General Entry Officer Reserve

Service:Surface Fleet
Branch:Royal Naval Reserve
A General Entry Officer Reserve standing

At a glance

What you’ll do

Go beyond the everyday. Push yourself further. Become a leader. Joining the Royal Naval Reserve as a General Entry Officer is your opportunity to use your skills and interests in a wide range of specialisms and world-class training courses, from mine warfare and submarines, to media or intelligence.

You’ll start your journey at a local unit as a new entry rating and begin basic training, creating solid friendships from day one, in the Royal Navy, it’s a case of join together, train together. From here, you’ll embark on your two-day competency-based assessment at the Admiralty Interview Board (AIB) before starting your specialised young officer training. And after that?

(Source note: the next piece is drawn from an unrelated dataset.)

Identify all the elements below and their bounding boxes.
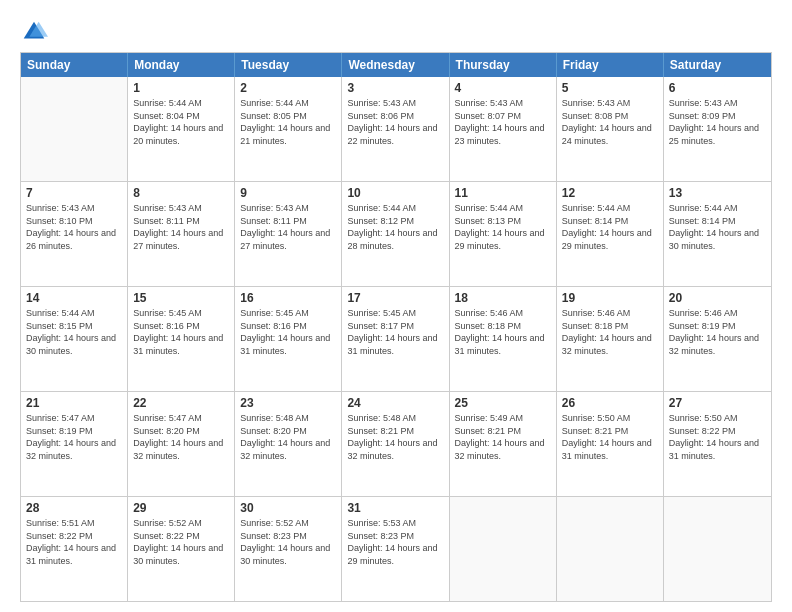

Make the most of your opportunities to travel the world, from the deserts to the tropics – and beyond.

If you have questions, talk to us

Your role

  • Complete your basic training and then choose how you specialise by joining your preferred branch from Seamanship to Intelligence to Mine Warfare.
  • Learn management and leadership techniques in an environment that’s far removed from any office, and excel in a career that runs alongside your day job.
  • Develop a wide range of new skills through your military training including firefighting, first aid and weapons handling.
  • Gain professional and vocational credentials like Royal Yachting Association powerboat, dinghy and yacht sailing qualifications.

What you’ll get

Skills for life

Qualifications you'll gain

  • Leadership and management courses from the Chartered Management Institute (CMI)
  • Qualifications based on your role and specialism

Skills you'll develop

  • Determination, discipline, and confidence which will transfer into your civilian life
  • Leadership, responsibility, time management and personal organisation skills

Career Progression

Promotion is linked to successful completion of Basic Training and after that it’s merit based. You’ll begin as an Officer Cadet and progress to Midshipman, then Sub-Lieutenant. After completing your initial professional training in your chosen branch and specialisation, you’ll be promoted to Lieutenant.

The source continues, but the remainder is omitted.